Cheryl Lazarus Divorce Coach
www.easiertransitions.com
For many, a business is the life insurance and retirement savings plan and it should be protected similarly with the next generation in mind. Divorce is one of life's risks, it needs to be acknowledged as a possibility. I do understand Laurie Israel's point about planning resulting in divorce, because it might generate an atmosphere of bad faith between the partners. As an optimist, I would argue that the majority of couples welcome proper planning, because they are thinking about the protection of assets for their children first.
I suppose the ball gets dropped in a number of cases because there is no 'team' to advise, but rather individual relationships. A pro-active, collaborative approach where attorney, financial advisor, CPA and others are involved at least at the level of awareness and recommendation seems to make much more sense.
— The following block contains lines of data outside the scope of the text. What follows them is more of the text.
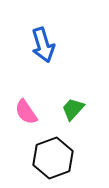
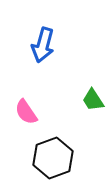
blue arrow: rotated 32 degrees clockwise
green trapezoid: moved 20 px right, 9 px up; rotated 75 degrees counterclockwise
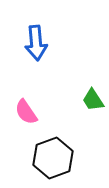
blue arrow: moved 7 px left, 2 px up; rotated 20 degrees counterclockwise
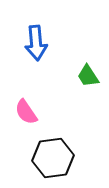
green trapezoid: moved 5 px left, 24 px up
black hexagon: rotated 12 degrees clockwise
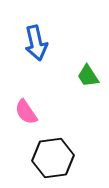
blue arrow: rotated 8 degrees counterclockwise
With new collaborative software products available, the concerns of privacy etc. are far less than they used to be. It seems to me that inviting multiple disciplines to comment on the plans would also result in a far better solution than before. Spllt Partners addresses this issue by offering comprehensive referral network to professionals who commit to working with our clients in a collaborative manner, using our Internet collaboration tools.
If you read the rest of my series (Parts 1, 2 and 3), I repeatedly state, that all divorce-proofing of your business and/or other assets should ideally be done while you are still single. That is just smart planning and in no way engenders a future divorce.